Harold couldn’t see the use in it anymore. He wasn’t even sure what “it” was, and he was completely befuddled on whether it was a inquisitive, “What is it?” or a declarative, “What it is!” Of course, Harold never considered anything at these depths, but he probably wouldn’t even if he could because Harold couldn’t see the use in it anymore. Life was bleak, uncaring, and sobering. The first two he considered an inconvenient truth, but the last had him looking for an exit sign.

He had already decided exactly how he would take himself out of the world. The same way he’d come in
to it... Whiskey and Propane. Yup, I said, “Whiskey and Propane.” But that's a different adventure all together completely a shambles. The Devil’s water and an explosive gaseous hydrocarbon would be the implements, and he had whittled the whole process down to three easy steps:

MisStep One: Drink the whiskey.
MisStep Two: Turn on the gas.
MisStep Three: Figure the rest out later.

Maybe turning on the gas first would be better. Get things moving along right away. It would be a real time saver, like showing up at the bar already drunk. That little gem had shaved at least 25 minutes off the unproductive front end of his binges. Added together that would be…Fuck it! What’s the point in doing the math? Math is so subjective anyway. You can do the same problem twenty-five times and never get the same answer once. Math is the Universal language
but to Harold it was all gibberish. Pi is the same way and that’s math too.

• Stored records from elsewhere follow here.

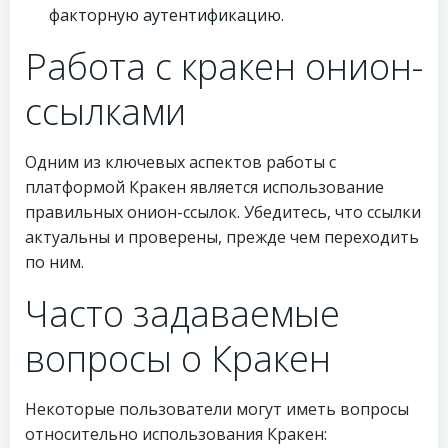
факторную аутентификацию.
Работа с кракен онион-
ссылками
Одним из ключевых аспектов работы с
платформой Кракен является использование
правильных онион-ссылок. Убедитесь, что ссылки
актуальны и проверены, прежде чем переходить
по ним.
Часто задаваемые
вопросы о Кракен
Некоторые пользователи могут иметь вопросы
относительно использования Кракен:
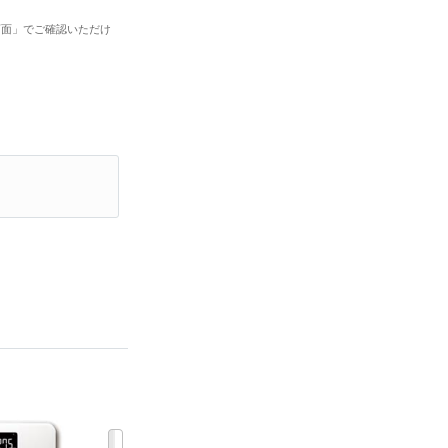
画面」でご確認いただけ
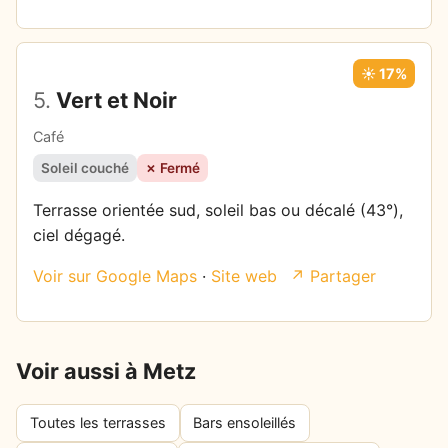
☀️ 17%
5.
Vert et Noir
Café
Soleil couché
✗ Fermé
Terrasse orientée sud, soleil bas ou décalé (43°),
ciel dégagé.
Voir sur Google Maps
·
Site web
↗ Partager
Voir aussi à Metz
Toutes les terrasses
Bars ensoleillés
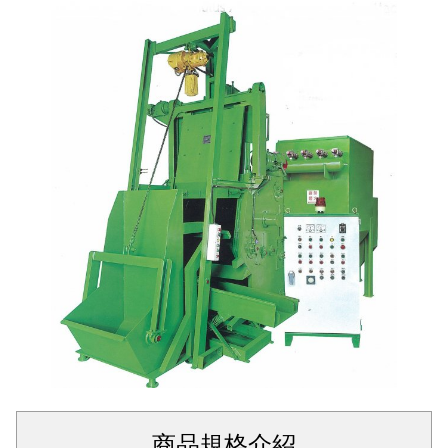
商品規格介紹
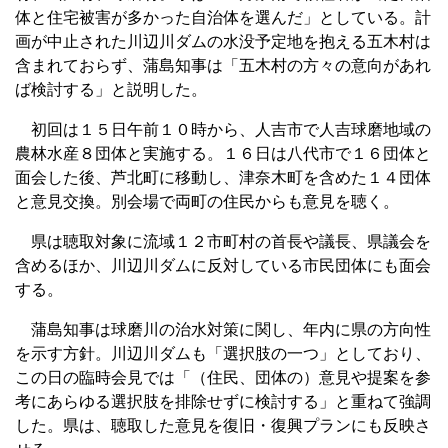
体と住宅被害が多かった自治体を選んだ」としている。計
画が中止された川辺川ダムの水没予定地を抱える五木村は
含まれておらず、蒲島知事は「五木村の方々の意向があれ
ば検討する」と説明した。
初回は１５日午前１０時から、人吉市で人吉球磨地域の
農林水産８団体と実施する。１６日は八代市で１６団体と
面会した後、芦北町に移動し、津奈木町を含めた１４団体
と意見交換。別会場で両町の住民からも意見を聴く。
県は聴取対象に流域１２市町村の首長や議長、県議会を
含めるほか、川辺川ダムに反対している市民団体にも面会
する。
蒲島知事は球磨川の治水対策に関し、年内に県の方向性
を示す方針。川辺川ダムも「選択肢の一つ」としており、
この日の臨時会見では「（住民、団体の）意見や提案を参
考にあらゆる選択肢を排除せずに検討する」と重ねて強調
した。県は、聴取した意見を復旧・復興プランにも反映さ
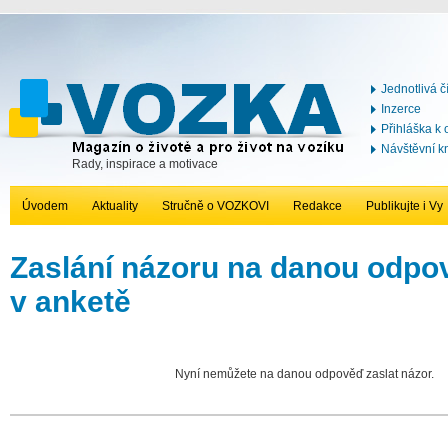
Jednotlivá č
Inzerce
Přihláška k
Návštěvní k
Rady, inspirace a motivace
Úvodem
Aktuality
Stručně o VOZKOVI
Redakce
Publikujte i Vy
Zaslání názoru na danou odp
v anketě
Nyní nemůžete na danou odpověď zaslat názor.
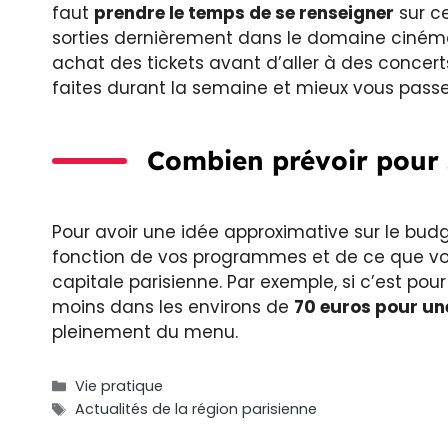
faut
prendre le temps de se renseigner
sur ce
sorties dernièrement dans le domaine cinéma
achat des tickets avant d’aller à des concer
faites durant la semaine et mieux vous pass
Combien prévoir pour s
Pour avoir une idée approximative sur le budget
fonction de vos programmes et de ce que vou
capitale parisienne. Par exemple, si c’est pou
moins dans les environs de
70 euros pour un
pleinement du menu.
Catégories
Vie pratique
Étiquettes
Actualités de la région parisienne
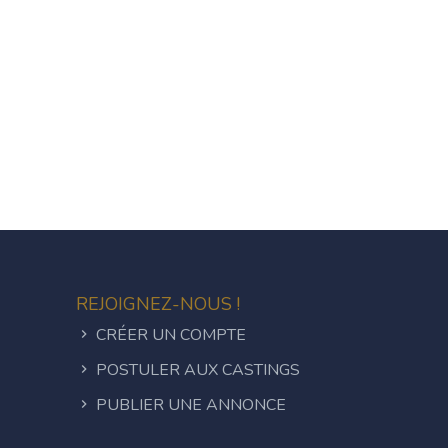
REJOIGNEZ-NOUS !
CRÉER UN COMPTE
POSTULER AUX CASTINGS
PUBLIER UNE ANNONCE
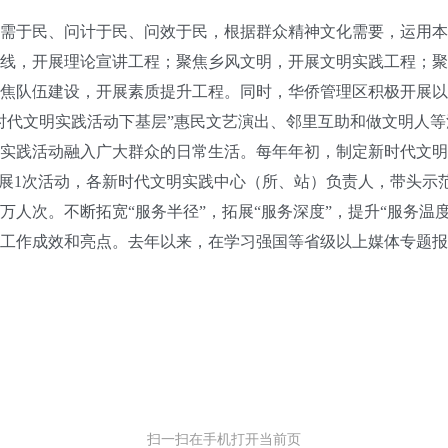
于民、问计于民、问效于民，根据群众精神文化需要，运用本
线，开展理论宣讲工程；聚焦乡风文明，开展文明实践工程；聚
焦队伍建设，开展素质提升工程。同时，华侨管理区积极开展以
时代文明实践活动下基层”惠民文艺演出、邻里互助和做文明人
实践活动融入广大群众的日常生活。每年年初，制定新时代文明
开展1次活动，各新时代文明实践中心（所、站）负责人，带头示范
3万人次。不断拓宽“服务半径”，拓展“服务深度”，提升“服务
工作成效和亮点。去年以来，在学习强国等省级以上媒体专题报道
扫一扫在手机打开当前页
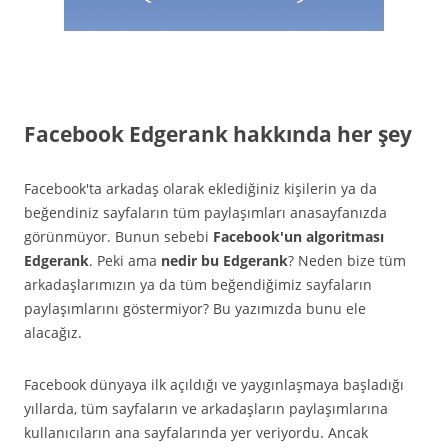
Facebook Edgerank hakkında her şey
Facebook'ta arkadaş olarak eklediğiniz kişilerin ya da
beğendiniz sayfaların tüm paylaşımları anasayfanızda
görünmüyor. Bunun sebebi
Facebook'un algoritması
Edgerank
. Peki ama
nedir bu Edgerank
? Neden bize tüm
arkadaşlarımızın ya da tüm beğendiğimiz sayfaların
paylaşımlarını göstermiyor? Bu yazımızda bunu ele
alacağız.
Facebook dünyaya ilk açıldığı ve yaygınlaşmaya başladığı
yıllarda, tüm sayfaların ve arkadaşların paylaşımlarına
kullanıcıların ana sayfalarında yer veriyordu. Ancak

Whiskey, propane, and pie! Now, that’s the way to go! His final meal, his last supper, well, last dessert, but what kind of pie is most befitting a Kevorkian closure? And easily shoplifted? Marion Barry!

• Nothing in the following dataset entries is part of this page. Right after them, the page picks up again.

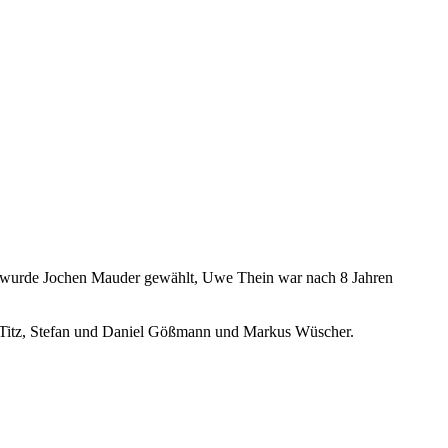
r wurde Jochen Mauder gewählt, Uwe Thein war nach 8 Jahren
 Titz, Stefan und Daniel Gößmann und Markus Wüscher.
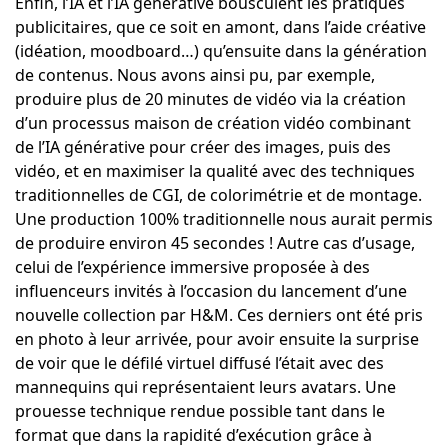
Enfin, l’IA et l’IA générative bousculent les pratiques
publicitaires, que ce soit en amont, dans l’aide créative
(idéation, moodboard…) qu’ensuite dans la génération
de contenus. Nous avons ainsi pu, par exemple,
produire plus de 20 minutes de vidéo via la création
d’un processus maison de création vidéo combinant
de l’IA générative pour créer des images, puis des
vidéo, et en maximiser la qualité avec des techniques
traditionnelles de CGI, de colorimétrie et de montage.
Une production 100% traditionnelle nous aurait permis
de produire environ 45 secondes ! Autre cas d’usage,
celui de l’expérience immersive proposée à des
influenceurs invités à l’occasion du lancement d’une
nouvelle collection par H&M. Ces derniers ont été pris
en photo à leur arrivée, pour avoir ensuite la surprise
de voir que le défilé virtuel diffusé l’était avec des
mannequins qui représentaient leurs avatars. Une
prouesse technique rendue possible tant dans le
format que dans la rapidité d’exécution grâce à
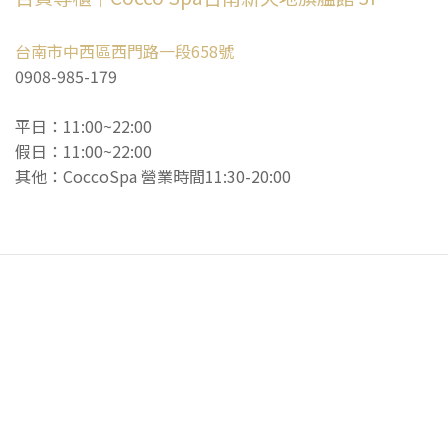
台南市中西區西門路一段658號
0908-985-179
平日：11:00~22:00
假日：11:00~22:00
其他：CoccoSpa 營業時間11:30-20:00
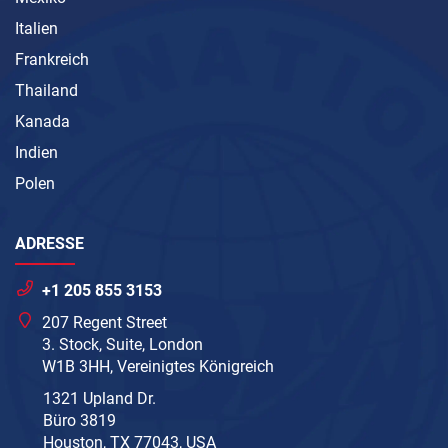
Italien
Frankreich
Thailand
Kanada
Indien
Polen
ADRESSE
+1 205 855 3153
207 Regent Street
3. Stock, Suite, London
W1B 3HH, Vereinigtes Königreich
1321 Upland Dr.
Büro 3819
Houston, TX 77043, USA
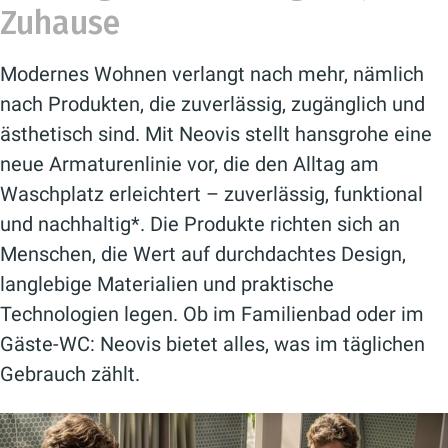
Zuhause
Modernes Wohnen verlangt nach mehr, nämlich
nach Produkten, die zuverlässig, zugänglich und
ästhetisch sind. Mit Neovis stellt hansgrohe eine
neue Armaturenlinie vor, die den Alltag am
Waschplatz erleichtert – zuverlässig, funktional
und nachhaltig*. Die Produkte richten sich an
Menschen, die Wert auf durchdachtes Design,
langlebige Materialien und praktische
Technologien legen. Ob im Familienbad oder im
Gäste-WC: Neovis bietet alles, was im täglichen
Gebrauch zählt.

Marion Berry was one of Harold’s favorite pies. It reminded him of crack and hookers, although he couldn’t remember why. It didn’t matter, there was no use in anything anymore to the exclusion of whiskey, propane, and Marion Barry pie. Oh, and a good epitaph. He would need one of those. He’d spent last night working on the candidates, and pulling lint from his navel. He’d come up with the semi-finalists:

  1. My most attractive feature was my alcoholic blackouts.”
  2. It’s not mine officer. I swear.”
  3. That’s mine officer. I swear.”
  4. Fuck, shit, damn it. I swear.”

He’d work out the winner by accident after he took care of his little S” word problem. This was going to take some effort, which Harold was unaccustomed to exerting, or even considering. In fact, this may be the first time he’d be putting an effort into anything worthwhile.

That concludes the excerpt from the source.